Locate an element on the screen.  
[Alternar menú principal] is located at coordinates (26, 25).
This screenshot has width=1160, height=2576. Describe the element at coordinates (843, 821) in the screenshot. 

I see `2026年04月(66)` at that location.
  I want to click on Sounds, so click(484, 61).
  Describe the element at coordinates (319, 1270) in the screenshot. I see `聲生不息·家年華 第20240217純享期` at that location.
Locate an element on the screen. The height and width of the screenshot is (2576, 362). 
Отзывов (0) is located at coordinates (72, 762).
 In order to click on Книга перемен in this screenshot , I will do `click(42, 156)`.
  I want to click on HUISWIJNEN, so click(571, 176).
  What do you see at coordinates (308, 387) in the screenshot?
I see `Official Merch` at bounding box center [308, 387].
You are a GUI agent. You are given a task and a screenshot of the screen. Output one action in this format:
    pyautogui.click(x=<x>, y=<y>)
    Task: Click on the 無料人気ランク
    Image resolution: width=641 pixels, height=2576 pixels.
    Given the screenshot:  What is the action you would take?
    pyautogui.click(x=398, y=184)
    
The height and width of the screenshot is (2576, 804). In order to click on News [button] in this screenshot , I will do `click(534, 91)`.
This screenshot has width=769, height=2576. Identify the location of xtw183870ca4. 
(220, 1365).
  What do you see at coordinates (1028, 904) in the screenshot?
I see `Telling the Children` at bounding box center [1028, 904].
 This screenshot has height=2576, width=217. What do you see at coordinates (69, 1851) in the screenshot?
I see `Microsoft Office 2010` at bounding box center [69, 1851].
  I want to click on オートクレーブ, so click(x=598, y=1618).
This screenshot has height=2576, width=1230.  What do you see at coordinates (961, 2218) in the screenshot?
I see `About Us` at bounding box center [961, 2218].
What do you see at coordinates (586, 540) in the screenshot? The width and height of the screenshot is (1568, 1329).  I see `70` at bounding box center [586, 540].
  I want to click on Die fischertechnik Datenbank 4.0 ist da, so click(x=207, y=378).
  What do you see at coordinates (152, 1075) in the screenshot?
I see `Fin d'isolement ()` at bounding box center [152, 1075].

::::::::

#### Assigned task:
Copy out the full listing, exactly as it stands.

#### Solved problem:
Locate an element on the screen.  
[Alternar menú principal] is located at coordinates (26, 25).
This screenshot has width=1160, height=2576. Describe the element at coordinates (843, 821) in the screenshot. 

I see `2026年04月(66)` at that location.
  I want to click on Sounds, so click(484, 61).
  Describe the element at coordinates (319, 1270) in the screenshot. I see `聲生不息·家年華 第20240217純享期` at that location.
Locate an element on the screen. The height and width of the screenshot is (2576, 362). 
Отзывов (0) is located at coordinates (72, 762).
 In order to click on Книга перемен in this screenshot , I will do `click(42, 156)`.
  I want to click on HUISWIJNEN, so click(571, 176).
  What do you see at coordinates (308, 387) in the screenshot?
I see `Official Merch` at bounding box center [308, 387].
You are a GUI agent. You are given a task and a screenshot of the screen. Output one action in this format:
    pyautogui.click(x=<x>, y=<y>)
    Task: Click on the 無料人気ランク
    Image resolution: width=641 pixels, height=2576 pixels.
    Given the screenshot:  What is the action you would take?
    pyautogui.click(x=398, y=184)
    
The height and width of the screenshot is (2576, 804). In order to click on News [button] in this screenshot , I will do `click(534, 91)`.
This screenshot has width=769, height=2576. Identify the location of xtw183870ca4. 
(220, 1365).
  What do you see at coordinates (1028, 904) in the screenshot?
I see `Telling the Children` at bounding box center [1028, 904].
 This screenshot has height=2576, width=217. What do you see at coordinates (69, 1851) in the screenshot?
I see `Microsoft Office 2010` at bounding box center [69, 1851].
  I want to click on オートクレーブ, so click(x=598, y=1618).
This screenshot has height=2576, width=1230.  What do you see at coordinates (961, 2218) in the screenshot?
I see `About Us` at bounding box center [961, 2218].
What do you see at coordinates (586, 540) in the screenshot? The width and height of the screenshot is (1568, 1329).  I see `70` at bounding box center [586, 540].
  I want to click on Die fischertechnik Datenbank 4.0 ist da, so click(x=207, y=378).
  What do you see at coordinates (152, 1075) in the screenshot?
I see `Fin d'isolement ()` at bounding box center [152, 1075].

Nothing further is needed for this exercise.